For better experience, view this notebook in nbviewer here
Docker image used: jupyter/pyspark-notebook
To connect to a dockerized Jupyter server with Python support for Apache Spark:
docker pull jupyter/pyspark-notebook
docker run -it -p 8888:8888 -v /your/host/directory:/home/jovyan/work --name your_container_name jupyter/pyspark-notebook
docker exec your_container_name pip install plotly
This notebook contains a mini playground project using Spark DataFrames with BART ridership data from 2015 to 2018. Benefits of running Spark on a single node with a small dataset (40 million records in this case) are limited, but it was a fun way to get to learn Spark DataFrame basics for a Spark newbie like myself.

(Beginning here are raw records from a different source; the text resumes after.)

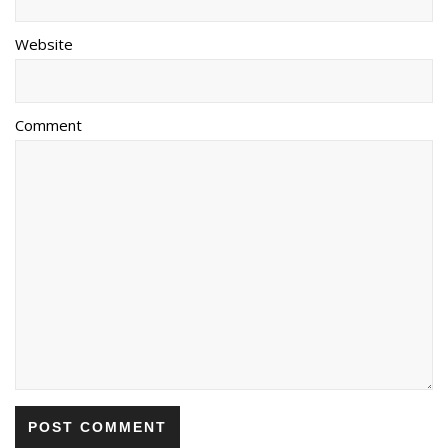
Website
Comment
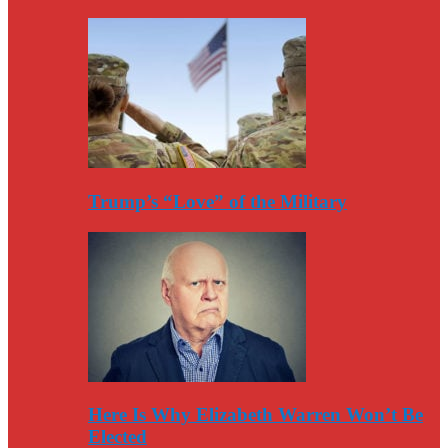
Trump’s “Love” of the Military
Here Is Why Elizabeth Warren Won’t Be
Elected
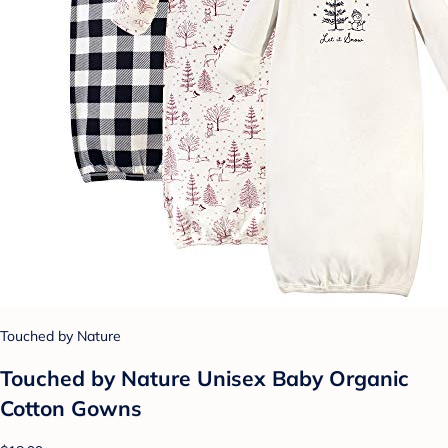
Touched by Nature
Touched by Nature Unisex Baby Organic
Cotton Gowns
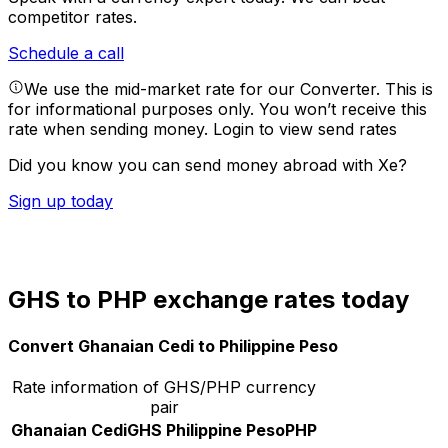
competitor rates.
Schedule a call
We use the mid-market rate for our Converter. This is
for informational purposes only. You won’t receive this
rate when sending money.
Login to view send rates
Did you know you can send money abroad with Xe?
Sign up today
GHS to PHP exchange rates today
Convert Ghanaian Cedi to Philippine Peso
Rate information of GHS/PHP currency
pair
Ghanaian Cedi
GHS
Philippine Peso
PHP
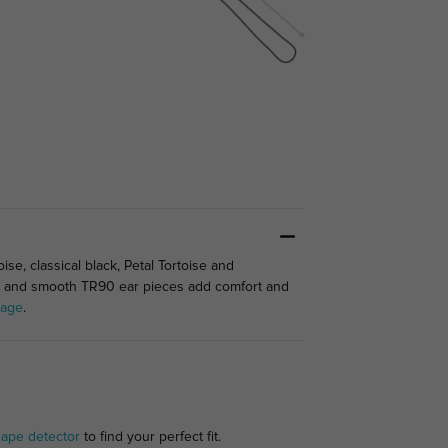
se, classical black, Petal Tortoise and
es and smooth TR90 ear pieces add comfort and
tage
.
hape detector
to find your perfect fit.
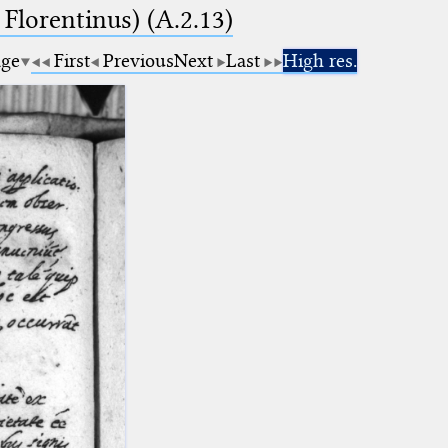
 Florentinus) (A.2.13)
age
First
Previous
Next
Last
High res.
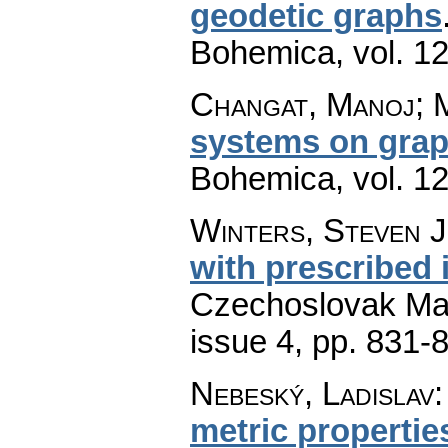
geodetic graphs
Bohemica
,
vol. 1
Changat, Manoj; 
systems on gra
Bohemica
,
vol. 1
Winters, Steven J
with prescribed 
Czechoslovak Mat
issue 4
,
pp. 831-
Nebeský, Ladislav
metric properti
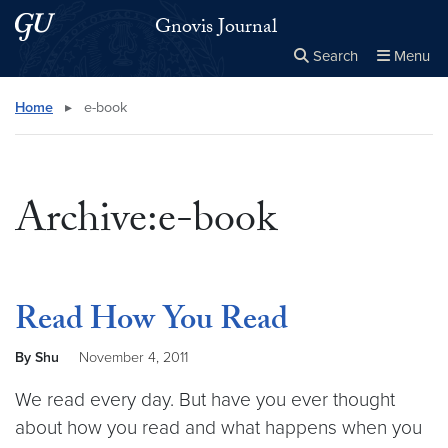
Skip to main content
Skip to main site menu
Gnovis Journal
Search
Menu
Close the
×
Search this site
Search
Home
▸
e-book
Archive:e-book
Read How You Read
By Shu
November 4, 2011
We read every day. But have you ever thought
about how you read and what happens when you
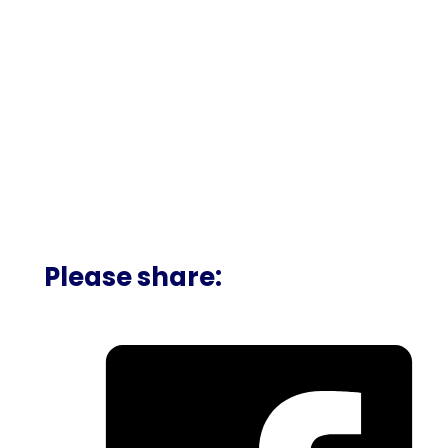
Please share:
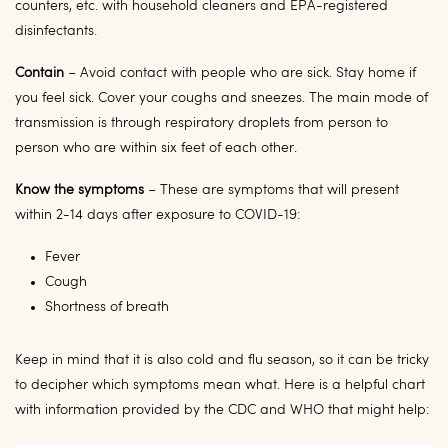
counters, etc. with household cleaners and EPA-registered
disinfectants.
Contain
– Avoid contact with people who are sick. Stay home if
you feel sick. Cover your coughs and sneezes. The main mode of
transmission is through respiratory droplets from person to
person who are within six feet of each other.
Know the symptoms
– These are symptoms that will present
within 2-14 days after exposure to COVID-19:
Fever
Cough
Shortness of breath
Keep in mind that it is also cold and flu season, so it can be tricky
to decipher which symptoms mean what. Here is a helpful chart
with information provided by the CDC and WHO that might help:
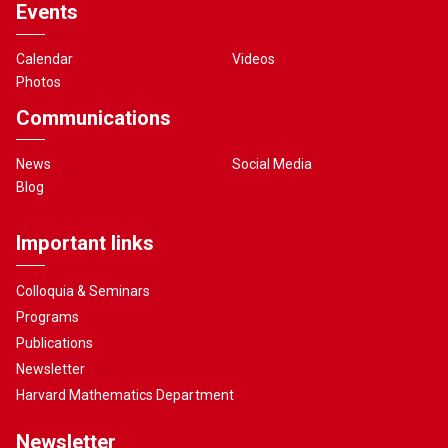
Events
Calendar
Videos
Photos
Communications
News
Social Media
Blog
Important links
Colloquia & Seminars
Programs
Publications
Newsletter
Harvard Mathematics Department
Newsletter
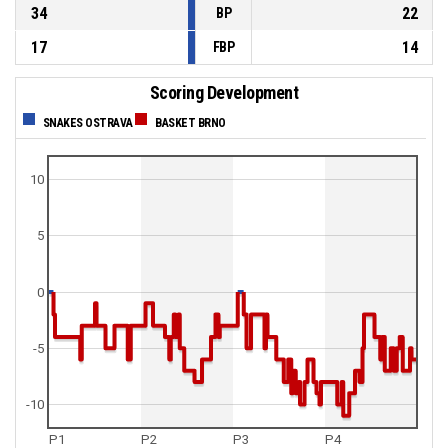
34
22
BP
17
14
FBP
Scoring Development
SNAKES OSTRAVA
BASKET BRNO
10
5
0
-5
-10
P1
P2
P3
P4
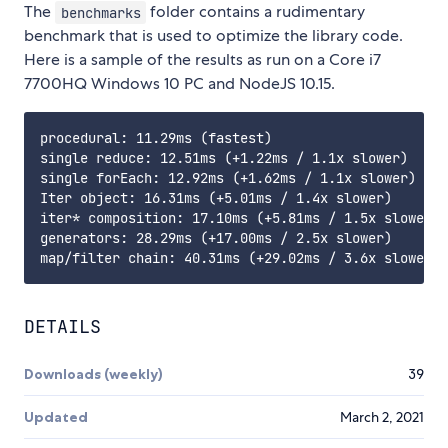
The
folder contains a rudimentary
benchmarks
benchmark that is used to optimize the library code.
Here is a sample of the results as run on a Core i7
7700HQ Windows 10 PC and NodeJS 10.15.
procedural: 11.29ms (fastest)

single reduce: 12.51ms (+1.22ms / 1.1x slower)

single forEach: 12.92ms (+1.62ms / 1.1x slower)

Iter object: 16.31ms (+5.01ms / 1.4x slower)

iter* composition: 17.10ms (+5.81ms / 1.5x slower)

generators: 28.29ms (+17.00ms / 2.5x slower)

DETAILS
Downloads (weekly)
39
Updated
March 2, 2021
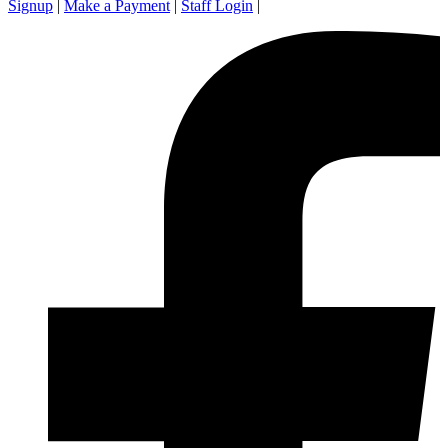
Signup
|
Make a Payment
|
Staff Login
|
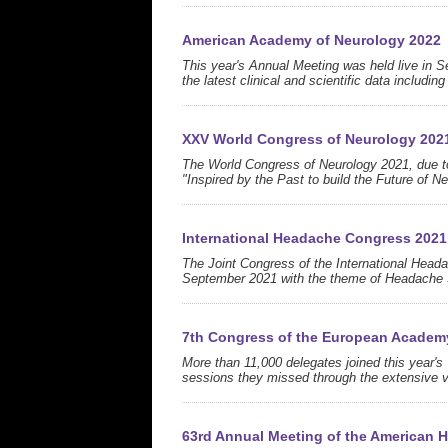
American Academy of Neurology 2022
This year's Annual Meeting was held live in Se
the latest clinical and scientific data includi
XXV World Congress of Neurology 202
The World Congress of Neurology 2021, due to 
"Inspired by the Past to build the Future of N
International Headache Congress 2021
The Joint Congress of the International Hea
September 2021 with the theme of Headache S
7th Congress of the European Academ
More than 11,000 delegates joined this year
sessions they missed through the extensive v
63rd Annual Meeting of the American 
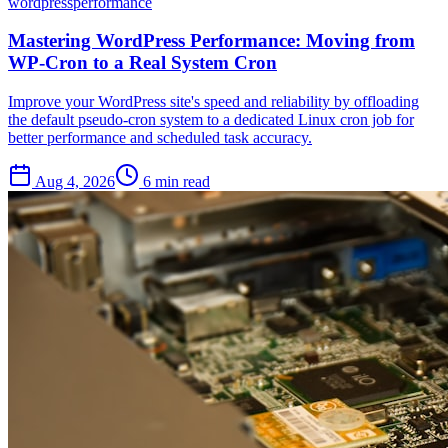
wordpress
performance
Mastering WordPress Performance: Moving from
WP-Cron to a Real System Cron
Improve your WordPress site's speed and reliability by offloading
the default pseudo-cron system to a dedicated Linux cron job for
better performance and scheduled task accuracy.
Aug 4, 2026
6 min read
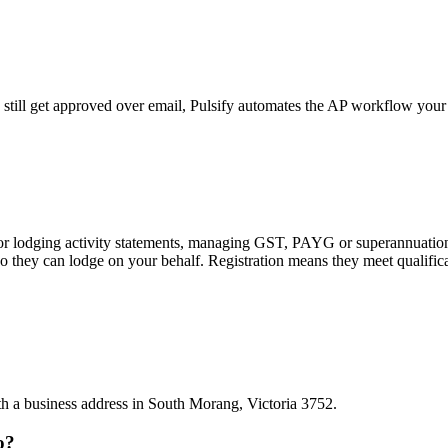
still get approved over email, Pulsify automates the AP workflow your
 or lodging activity statements, managing GST, PAYG or superannuation
 they can lodge on your behalf. Registration means they meet qualifica
ith a business address in South Morang, Victoria 3752.
o?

BART Ridership Data can be found here.
Each .csv file from the data source is compressed into a gz/gzip archive and contains five columns representing Day, Hour, Origin Station, Destination Station, and Trip Count. The hourly BART ridership data from 2015 to 2018 contains origin/destination pair passenger activities among BART stations. For a list of station names visit here. The Stations_with_xy.csv file used in this notebook was prepared using the stations list downloaded from the BART data portal. I used Google Maps Geocoding API to geocode each station, but we can also grab station coordinates from BART's Station Information API (http://api.bart.gov/docs/stn/index.aspx). If using the BART station Information API, note that there is a mismtach between Antioch and Warm Spring's API pulled station code and the station code used in the raw ridership data file.
import os
import pandas as pd
import numpy as np
import pyspark.sql.functions as f
import matplotlib.pyplot as plt
import matplotlib.ticker as mtick
from pyspark.sql import SparkSession
from pyspark.sql.types import *
%matplotlib inline
plt.style.use('ggplot')
# Create a Spark Session
spark = SparkSession.builder.appName("BART_Pyspark").getOrCreate()
spark.sparkContext
import plotly.graph_objects as go
# set up file path
file_path_ridership = '/home/jovyan/work/'
file_name_ridership = 'BART_riderip_15_to_18'
input_data_ridership = os.path.join(file_path_ridership, file_name_ridership+'.csv')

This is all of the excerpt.